A candid look at a personal site redesign that I abandoned before completion.
Leigh Howells Placeholder Logo

I have never designed a website for myself. I’ve designed hundreds of sites over the last 10 years (not all made it of course!). I’ve  ‘interpreted’ brands, created unique look-and-feels to reflect user personalities, designed logos, invented colour palettes, come up with image guidelines, written style guides etc. etc.  In fact,  I really cannot remember half of what I have worked on.  But none of it was for me.

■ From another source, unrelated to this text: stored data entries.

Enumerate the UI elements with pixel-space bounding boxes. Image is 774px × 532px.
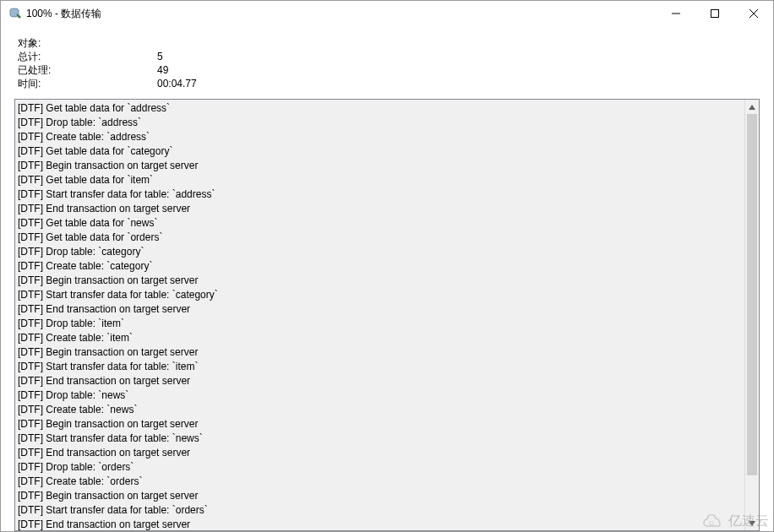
svg-rect-2 — [711, 10, 719, 18]
stat-row-object: 对象: — [18, 36, 756, 50]
log-line[interactable]: [DTF] Drop table: `orders` — [18, 460, 742, 475]
stat-row-time: 时间: 00:04.77 — [18, 77, 756, 90]
stat-label: 时间: — [18, 77, 157, 90]
log-line[interactable]: [DTF] End transaction on target server — [18, 446, 742, 460]
log-line[interactable]: [DTF] Get table data for `news` — [18, 216, 742, 231]
log-line[interactable]: [DTF] End transaction on target server — [18, 518, 742, 530]
app-window: 100% - 数据传输 对象: 总计: 5 已处理: 49 时间: — [0, 0, 774, 532]
scroll-thumb[interactable] — [747, 114, 757, 475]
log-line[interactable]: [DTF] Start transfer data for table: `ad… — [18, 187, 742, 202]
stat-label: 对象: — [18, 36, 157, 50]
log-line[interactable]: [DTF] Begin transaction on target server — [18, 489, 742, 503]
window-controls — [657, 1, 773, 26]
log-line[interactable]: [DTF] Get table data for `item` — [18, 173, 742, 187]
stat-row-total: 总计: 5 — [18, 50, 756, 63]
log-line[interactable]: [DTF] End transaction on target server — [18, 202, 742, 216]
svg-marker-6 — [749, 521, 755, 526]
scroll-up-arrow-icon[interactable] — [745, 100, 759, 114]
database-icon — [8, 7, 21, 20]
stat-value: 5 — [157, 50, 163, 63]
log-line[interactable]: [DTF] Drop table: `news` — [18, 388, 742, 403]
log-line[interactable]: [DTF] Create table: `category` — [18, 259, 742, 274]
log-line[interactable]: [DTF] Create table: `item` — [18, 331, 742, 345]
log-line[interactable]: [DTF] Start transfer data for table: `ca… — [18, 288, 742, 302]
log-line[interactable]: [DTF] Drop table: `category` — [18, 245, 742, 259]
log-line[interactable]: [DTF] Start transfer data for table: `ne… — [18, 432, 742, 446]
log-line[interactable]: [DTF] Begin transaction on target server — [18, 345, 742, 360]
stat-value: 00:04.77 — [157, 77, 197, 90]
log-line[interactable]: [DTF] End transaction on target server — [18, 374, 742, 388]
titlebar[interactable]: 100% - 数据传输 — [1, 1, 773, 26]
close-button[interactable] — [734, 1, 773, 26]
log-body[interactable]: [DTF] Get table data for `address`[DTF] … — [15, 100, 744, 530]
log-line[interactable]: [DTF] Begin transaction on target server — [18, 417, 742, 432]
scroll-track[interactable] — [745, 114, 759, 516]
log-line[interactable]: [DTF] Create table: `address` — [18, 130, 742, 144]
log-line[interactable]: [DTF] Drop table: `item` — [18, 317, 742, 331]
log-line[interactable]: [DTF] Drop table: `address` — [18, 116, 742, 130]
scrollbar[interactable] — [744, 100, 759, 530]
log-line[interactable]: [DTF] End transaction on target server — [18, 302, 742, 317]
log-line[interactable]: [DTF] Get table data for `address` — [18, 101, 742, 116]
minimize-button[interactable] — [657, 1, 695, 26]
log-line[interactable]: [DTF] Start transfer data for table: `it… — [18, 360, 742, 374]
stat-label: 总计: — [18, 50, 157, 63]
stat-label: 已处理: — [18, 63, 157, 77]
log-line[interactable]: [DTF] Create table: `orders` — [18, 475, 742, 489]
log-line[interactable]: [DTF] Begin transaction on target server — [18, 159, 742, 173]
scroll-down-arrow-icon[interactable] — [745, 516, 759, 530]
log-line[interactable]: [DTF] Begin transaction on target server — [18, 274, 742, 288]
window-title: 100% - 数据传输 — [26, 7, 101, 21]
log-line[interactable]: [DTF] Create table: `news` — [18, 403, 742, 417]
stats-panel: 对象: 总计: 5 已处理: 49 时间: 00:04.77 — [1, 26, 773, 95]
maximize-button[interactable] — [695, 1, 734, 26]
log-container: [DTF] Get table data for `address`[DTF] … — [14, 99, 760, 531]
stat-value: 49 — [157, 63, 168, 77]
stat-row-processed: 已处理: 49 — [18, 63, 756, 77]
svg-marker-5 — [749, 105, 755, 110]
log-line[interactable]: [DTF] Start transfer data for table: `or… — [18, 503, 742, 518]
log-line[interactable]: [DTF] Get table data for `category` — [18, 144, 742, 159]
log-line[interactable]: [DTF] Get table data for `orders` — [18, 231, 742, 245]
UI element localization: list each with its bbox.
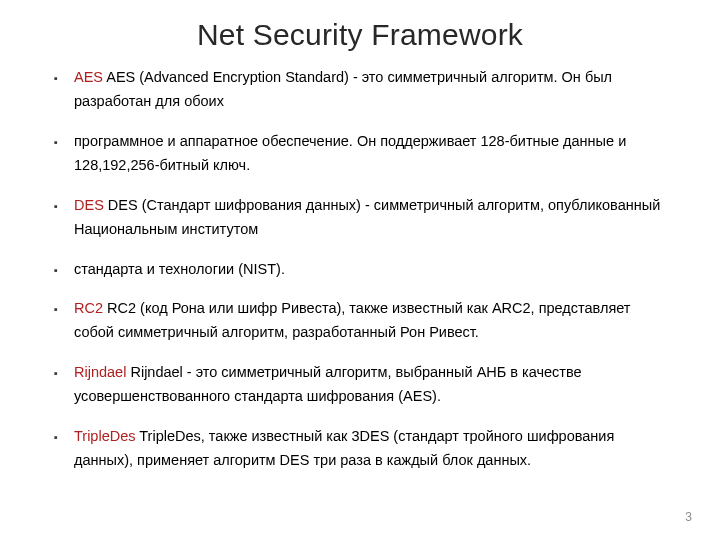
slide: Net Security Framework AES AES (Advanced… bbox=[0, 0, 720, 540]
term: Rijndael bbox=[74, 364, 126, 380]
list-item: программное и аппаратное обеспечение. Он… bbox=[54, 130, 672, 178]
bullet-text: AES (Advanced Encryption Standard) - это… bbox=[74, 69, 612, 109]
term: DES bbox=[74, 197, 104, 213]
term: TripleDes bbox=[74, 428, 136, 444]
bullet-text: TripleDes, также известный как 3DES (ста… bbox=[74, 428, 614, 468]
list-item: RC2 RC2 (код Рона или шифр Ривеста), так… bbox=[54, 297, 672, 345]
list-item: TripleDes TripleDes, также известный как… bbox=[54, 425, 672, 473]
list-item: DES DES (Стандарт шифрования данных) - с… bbox=[54, 194, 672, 242]
page-title: Net Security Framework bbox=[48, 18, 672, 52]
list-item: AES AES (Advanced Encryption Standard) -… bbox=[54, 66, 672, 114]
list-item: Rijndael Rijndael - это симметричный алг… bbox=[54, 361, 672, 409]
bullet-text: Rijndael - это симметричный алгоритм, вы… bbox=[74, 364, 582, 404]
bullet-text: RC2 (код Рона или шифр Ривеста), также и… bbox=[74, 300, 630, 340]
term: AES bbox=[74, 69, 103, 85]
term: RC2 bbox=[74, 300, 103, 316]
list-item: стандарта и технологии (NIST). bbox=[54, 258, 672, 282]
page-number: 3 bbox=[685, 510, 692, 524]
bullet-text: программное и аппаратное обеспечение. Он… bbox=[74, 133, 626, 173]
bullet-text: стандарта и технологии (NIST). bbox=[74, 261, 285, 277]
bullet-list: AES AES (Advanced Encryption Standard) -… bbox=[48, 66, 672, 473]
bullet-text: DES (Стандарт шифрования данных) - симме… bbox=[74, 197, 660, 237]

Designing anything at all for me, to reflect my personality and style has never got very far.  I think the crux of the problem is the feeling that anything I do for myself should perhaps reflect a personal style and inversely that that anything I do for myself  may be viewed as my own personal style.  I think this is my main problem.  I’m not sure I have a personal style any longer.  I’ve created a whole range of sites in vastly varying styles, from children’s learning sites with cartoon characters and bright colours through to fairly minimalist corporate sites with hardly any images or colour at all.  I no longer really have a strong preference when it comes to generalities of styles that I like or don’t like, but instead I like whatever works for the specific needs of the target audience in question.  I like dark sites, I like busy sites, I like minimalist sites, I just like too many damned sites and styles, and without meaning to sound arrogant I could probably design in any style at all.

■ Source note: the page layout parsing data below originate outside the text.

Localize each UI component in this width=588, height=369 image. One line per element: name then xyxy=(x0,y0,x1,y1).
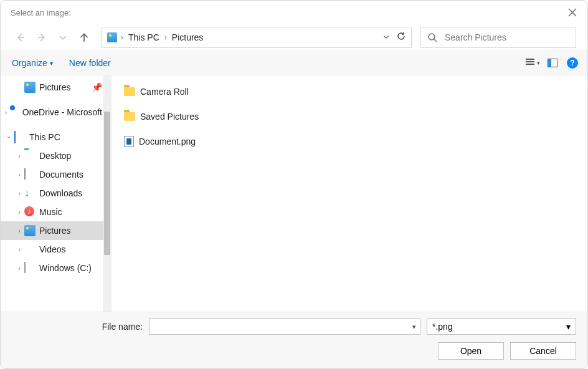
search-box[interactable] xyxy=(420,27,576,48)
chevron-down-icon xyxy=(382,33,390,41)
expand-chevron[interactable]: › xyxy=(14,264,24,272)
tree-onedrive[interactable]: › OneDrive - Microsoft xyxy=(1,103,111,122)
file-name: Saved Pictures xyxy=(140,112,199,122)
tree-label: Windows (C:) xyxy=(39,263,92,273)
body: Pictures 📌 › OneDrive - Microsoft › This… xyxy=(1,75,587,312)
organize-menu[interactable]: Organize ▾ xyxy=(12,58,53,68)
pictures-icon xyxy=(24,225,36,236)
nav-row: › This PC › Pictures xyxy=(1,24,587,50)
layout-icon xyxy=(548,59,557,67)
help-button[interactable]: ? xyxy=(565,55,580,70)
chevron-down-icon: ▾ xyxy=(537,60,540,66)
chevron-down-icon: ▾ xyxy=(50,60,53,67)
list-item-file[interactable]: Document.png xyxy=(124,132,575,151)
arrow-up-icon xyxy=(78,32,90,43)
tree-label: Pictures xyxy=(39,82,71,92)
drive-icon xyxy=(24,262,26,273)
address-bar[interactable]: › This PC › Pictures xyxy=(102,27,412,48)
tree-windows-c[interactable]: › Windows (C:) xyxy=(1,259,111,277)
recent-locations-button[interactable] xyxy=(54,29,72,46)
tree-desktop[interactable]: › Desktop xyxy=(1,146,111,165)
tree-label: Desktop xyxy=(39,151,71,161)
tree-label: Music xyxy=(39,207,62,217)
chevron-down-icon[interactable]: ▾ xyxy=(566,322,571,332)
cancel-button[interactable]: Cancel xyxy=(510,342,576,360)
tree-label: Documents xyxy=(39,170,83,180)
svg-point-4 xyxy=(429,34,435,40)
expand-chevron[interactable]: › xyxy=(14,208,24,216)
list-item-folder[interactable]: Saved Pictures xyxy=(124,107,575,127)
arrow-right-icon xyxy=(37,32,47,42)
close-button[interactable] xyxy=(567,7,577,17)
breadcrumb-separator: › xyxy=(121,33,123,42)
expand-chevron[interactable]: › xyxy=(14,189,24,197)
new-folder-button[interactable]: New folder xyxy=(69,58,111,68)
preview-pane-button[interactable] xyxy=(545,55,560,70)
collapse-chevron[interactable]: › xyxy=(6,132,13,142)
pin-icon: 📌 xyxy=(92,82,102,92)
cancel-label: Cancel xyxy=(529,346,557,356)
pictures-icon xyxy=(107,32,117,42)
list-item-folder[interactable]: Camera Roll xyxy=(124,82,575,102)
tree-downloads[interactable]: › ↓ Downloads xyxy=(1,184,111,203)
tree-documents[interactable]: › Documents xyxy=(1,165,111,184)
filename-label: File name: xyxy=(12,322,143,332)
view-menu[interactable]: ▾ xyxy=(525,55,540,70)
tree-pictures-quick[interactable]: Pictures 📌 xyxy=(1,78,111,97)
image-file-icon xyxy=(124,136,134,147)
expand-chevron[interactable]: › xyxy=(14,246,24,253)
breadcrumb-separator: › xyxy=(164,33,167,42)
svg-line-5 xyxy=(434,39,437,42)
file-name: Camera Roll xyxy=(140,87,189,97)
window-title: Select an image: xyxy=(11,8,71,17)
tree-label: This PC xyxy=(29,132,60,142)
file-type-filter[interactable]: *.png ▾ xyxy=(427,319,576,335)
help-icon: ? xyxy=(567,57,578,69)
file-list[interactable]: Camera Roll Saved Pictures Document.png xyxy=(111,75,587,312)
forward-button[interactable] xyxy=(33,29,50,46)
tree-this-pc[interactable]: › This PC xyxy=(1,128,111,146)
monitor-icon xyxy=(14,131,16,142)
file-open-dialog: Select an image: › This PC › Pictures xyxy=(0,0,588,369)
close-icon xyxy=(567,7,577,17)
expand-chevron[interactable]: › xyxy=(14,227,24,234)
expand-chevron[interactable]: › xyxy=(14,171,24,178)
toolbar: Organize ▾ New folder ▾ ? xyxy=(1,50,587,75)
chevron-down-icon[interactable]: ▾ xyxy=(412,323,416,331)
nav-tree[interactable]: Pictures 📌 › OneDrive - Microsoft › This… xyxy=(1,75,111,312)
scrollbar-thumb[interactable] xyxy=(104,112,110,255)
music-icon: ♪ xyxy=(24,206,34,216)
filename-input[interactable]: ▾ xyxy=(149,319,420,335)
breadcrumb-this-pc[interactable]: This PC xyxy=(128,32,159,42)
tree-label: Videos xyxy=(39,244,66,254)
tree-pictures[interactable]: › Pictures xyxy=(1,221,111,240)
open-button[interactable]: Open xyxy=(438,342,504,360)
breadcrumb-pictures[interactable]: Pictures xyxy=(172,32,204,42)
list-view-icon xyxy=(526,59,534,67)
tree-music[interactable]: › ♪ Music xyxy=(1,203,111,221)
back-button[interactable] xyxy=(12,29,29,46)
tree-label: Pictures xyxy=(39,226,71,236)
refresh-button[interactable] xyxy=(396,31,406,44)
address-dropdown[interactable] xyxy=(382,32,390,43)
folder-icon xyxy=(124,112,135,121)
document-icon xyxy=(24,168,26,180)
folder-icon xyxy=(124,87,135,96)
pictures-icon xyxy=(24,82,36,93)
file-name: Document.png xyxy=(139,137,196,146)
footer: File name: ▾ *.png ▾ Open Cancel xyxy=(1,312,587,368)
tree-videos[interactable]: › Videos xyxy=(1,240,111,259)
title-bar: Select an image: xyxy=(1,1,587,24)
arrow-left-icon xyxy=(16,32,26,42)
search-icon xyxy=(427,32,437,42)
expand-chevron[interactable]: › xyxy=(14,152,24,160)
chevron-down-icon xyxy=(58,32,68,42)
organize-label: Organize xyxy=(12,58,47,68)
refresh-icon xyxy=(396,31,406,41)
up-button[interactable] xyxy=(75,29,93,46)
open-label: Open xyxy=(460,346,481,356)
filter-value: *.png xyxy=(432,322,453,332)
tree-label: Downloads xyxy=(39,188,82,198)
search-input[interactable] xyxy=(443,32,569,43)
new-folder-label: New folder xyxy=(69,58,111,68)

There is also the fear of judgement.  I’m a designer.  My site has to be original, perfectly executed, beautiful and polished, reflecting and maybe even pushing the boundaries of current design trends.  If I was a landscape gardener I would be expected to have more than a mud patch behind my house.  I will be judged.   ‘They’ won’t tell me they are judging me, may not even know they are judging me. But I will be judged none-the-less.

I have probably started about 20 or more personal portfolio sites.  Sometimes they die within an hour.  Sometimes they may make it to a whole week of excitement.  But then it happens.  I suddenly hate it.  It’s not cool enough, not original enough, it doesn’t reflect me.  It simply isn’t good enough.  Then the Photoshop file is pushed into a folder called ‘Leigh’ and there is stays.

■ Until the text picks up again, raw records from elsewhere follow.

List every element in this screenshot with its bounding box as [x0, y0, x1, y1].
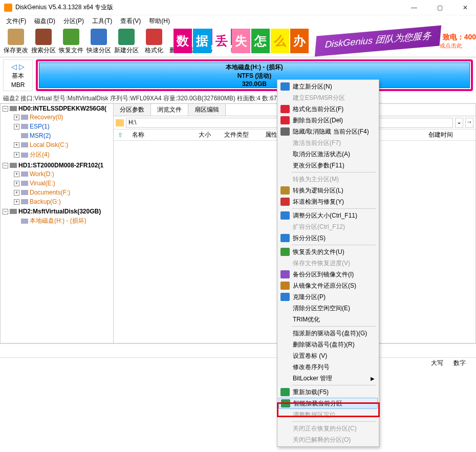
promo-banner[interactable]: 数据丢失怎么办 DiskGenius 团队为您服务 致电：400 或点击此 — [173, 27, 476, 55]
menu-view[interactable]: 查看(V) — [117, 16, 144, 27]
nav-arrows-icon[interactable]: ◁ ▷ — [11, 62, 25, 71]
tb-search[interactable]: 搜索分区 — [30, 29, 57, 55]
context-menu-item[interactable]: BitLocker 管理▶ — [278, 373, 378, 384]
tab-browse[interactable]: 浏览文件 — [151, 104, 188, 116]
tab-sector[interactable]: 扇区编辑 — [188, 104, 226, 116]
menu-item-label: 从镜像文件还原分区(S) — [293, 282, 356, 290]
tree-part-4[interactable]: 分区(4) — [30, 150, 50, 159]
context-menu-item[interactable]: 设置卷标 (V) — [278, 350, 378, 361]
menu-disk[interactable]: 磁盘(D) — [31, 16, 58, 27]
part-label-2: NTFS (活动) — [237, 72, 272, 80]
close-button[interactable]: ✕ — [459, 3, 472, 13]
menu-item-label: 隐藏/取消隐藏 当前分区(F4) — [293, 127, 369, 136]
context-menu-item[interactable]: 清除分区空闲空间(E) — [278, 303, 378, 314]
context-menu-item[interactable]: 取消分区激活状态(A) — [278, 148, 378, 160]
menu-item-label: 删除当前分区(Del) — [293, 116, 343, 125]
disk-tree[interactable]: −HD0:INTELSSDPEKKW256G8( +Recovery(0) +E… — [0, 103, 114, 343]
hdd-icon — [10, 163, 17, 168]
col-up-icon[interactable]: ⇧ — [114, 132, 128, 139]
col-type[interactable]: 文件类型 — [220, 131, 261, 139]
menu-item-icon — [280, 186, 290, 195]
context-menu-item[interactable]: 智能加载当前分区 — [278, 398, 378, 409]
tb-recover[interactable]: 恢复文件 — [57, 29, 85, 55]
tb-save[interactable]: 保存更改 — [2, 29, 30, 55]
tb-newpart[interactable]: 新建分区 — [113, 29, 140, 55]
context-menu-item[interactable]: 删除驱动器号(盘符)(R) — [278, 339, 378, 350]
partition-nav[interactable]: ◁ ▷ 基本 MBR — [3, 59, 33, 91]
expand-icon[interactable]: + — [14, 115, 19, 120]
expand-icon[interactable]: − — [3, 163, 8, 168]
context-menu-item[interactable]: 更改分区参数(F11) — [278, 160, 378, 171]
tree-disk-1[interactable]: HD1:ST2000DM008-2FR102(1 — [18, 162, 103, 169]
context-menu-item: 关闭正在恢复的分区(C) — [278, 423, 378, 434]
expand-icon[interactable]: + — [14, 199, 19, 205]
expand-icon[interactable]: + — [14, 181, 19, 186]
menu-item-label: 关闭已解释的分区(O) — [293, 436, 351, 444]
menu-bar: 文件(F) 磁盘(D) 分区(P) 工具(T) 查看(V) 帮助(H) — [0, 15, 476, 27]
menu-item-label: TRIM优化 — [293, 315, 320, 324]
path-dropdown-icon[interactable]: ⌄ — [455, 118, 463, 128]
menu-partition[interactable]: 分区(P) — [60, 16, 87, 27]
menu-item-label: 拆分分区(S) — [293, 234, 326, 243]
expand-icon[interactable]: − — [3, 106, 8, 112]
tree-part-e[interactable]: Virual(E:) — [30, 180, 55, 187]
expand-icon[interactable]: + — [14, 190, 19, 196]
tree-part-msr[interactable]: MSR(2) — [30, 132, 51, 139]
context-menu-item[interactable]: 恢复丢失的文件(U) — [278, 246, 378, 257]
banner-char: 失 — [232, 29, 250, 53]
context-menu-item[interactable]: 转换为逻辑分区(L) — [278, 185, 378, 196]
promo-text: DiskGenius 团队为您服务 — [314, 26, 441, 57]
context-menu-item[interactable]: 坏道检测与修复(Y) — [278, 196, 378, 207]
context-menu-item[interactable]: 删除当前分区(Del) — [278, 115, 378, 126]
context-menu-item[interactable]: 重新加载(F5) — [278, 386, 378, 398]
tree-part-c[interactable]: Local Disk(C:) — [30, 141, 68, 148]
minimize-button[interactable]: — — [407, 3, 421, 13]
path-go-icon[interactable]: → — [465, 118, 473, 128]
context-menu-item[interactable]: 修改卷序列号 — [278, 361, 378, 373]
tree-disk-0[interactable]: HD0:INTELSSDPEKKW256G8( — [18, 105, 106, 112]
tab-params[interactable]: 分区参数 — [114, 104, 151, 116]
context-menu-item[interactable]: TRIM优化 — [278, 314, 378, 325]
col-name[interactable]: 名称 — [128, 131, 194, 139]
context-menu-item[interactable]: 调整分区大小(Ctrl_F11) — [278, 210, 378, 221]
context-menu-item[interactable]: 隐藏/取消隐藏 当前分区(F4) — [278, 126, 378, 137]
menu-item-icon — [280, 105, 290, 113]
expand-icon[interactable]: + — [14, 171, 19, 177]
menu-file[interactable]: 文件(F) — [3, 16, 29, 27]
part-icon — [21, 115, 28, 120]
tb-format[interactable]: 格式化 — [140, 29, 168, 55]
menu-tools[interactable]: 工具(T) — [89, 16, 115, 27]
promo-tel: 致电：400 — [443, 33, 476, 42]
context-menu-item[interactable]: 指派新的驱动器号(盘符)(G) — [278, 328, 378, 339]
menu-help[interactable]: 帮助(H) — [146, 16, 173, 27]
app-logo-icon — [4, 4, 12, 12]
tb-quickpart[interactable]: 快速分区 — [85, 29, 113, 55]
expand-icon[interactable]: + — [14, 152, 19, 158]
context-menu-item[interactable]: 拆分分区(S) — [278, 232, 378, 244]
menu-separator — [292, 208, 376, 209]
partition-graphic[interactable]: 本地磁盘(H:) - (损坏) NTFS (活动) 320.0GB — [36, 59, 473, 91]
col-ctime[interactable]: 创建时间 — [424, 131, 475, 139]
tree-part-g[interactable]: Backup(G:) — [30, 198, 61, 205]
context-menu-item[interactable]: 格式化当前分区(F) — [278, 103, 378, 115]
expand-icon[interactable]: + — [14, 124, 19, 130]
tree-part-esp[interactable]: ESP(1) — [30, 123, 50, 130]
tree-disk-2[interactable]: HD2:MsftVirtualDisk(320GB) — [18, 208, 101, 215]
expand-icon[interactable]: − — [3, 209, 8, 214]
menu-item-label: 扩容分区(Ctrl_F12) — [293, 223, 345, 231]
maximize-button[interactable]: ▢ — [433, 3, 446, 13]
context-menu-item: 扩容分区(Ctrl_F12) — [278, 221, 378, 232]
menu-item-icon — [280, 388, 290, 396]
tree-part-recovery[interactable]: Recovery(0) — [30, 114, 63, 121]
menu-item-icon — [280, 211, 290, 220]
col-size[interactable]: 大小 — [194, 131, 220, 139]
recover-icon — [63, 29, 79, 45]
context-menu-item[interactable]: 备份分区到镜像文件(I) — [278, 269, 378, 280]
tree-part-h-selected[interactable]: 本地磁盘(H:) - (损坏) — [30, 217, 86, 225]
tree-part-d[interactable]: Work(D:) — [30, 170, 54, 178]
context-menu-item[interactable]: 建立新分区(N) — [278, 81, 378, 92]
context-menu-item[interactable]: 克隆分区(P) — [278, 291, 378, 303]
context-menu-item[interactable]: 从镜像文件还原分区(S) — [278, 280, 378, 291]
tree-part-f[interactable]: Documents(F:) — [30, 189, 70, 196]
expand-icon[interactable]: + — [14, 142, 19, 148]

It happened again last weekend.  A rush of excitement at the concept, frantic piecing together of elements, a flourish of colour and ideas.  This time it will be great, this time it will be really original a thing to be proud of.   Looking at it now it just looks a bit silly:

And so I’ve decided to ‘go with’ the posterous.com look.  A basic, simplistic ‘non designed’ site.  This will avoid the issue entirely allowing me to concentrate on actually adding some content !

Maybe for a designer who wants to have a space to simply house his portfolio/archive, whilst writing the occasional blog post and wanting to avoid becoming out-of-date or old-fashioned, this is no bad thing.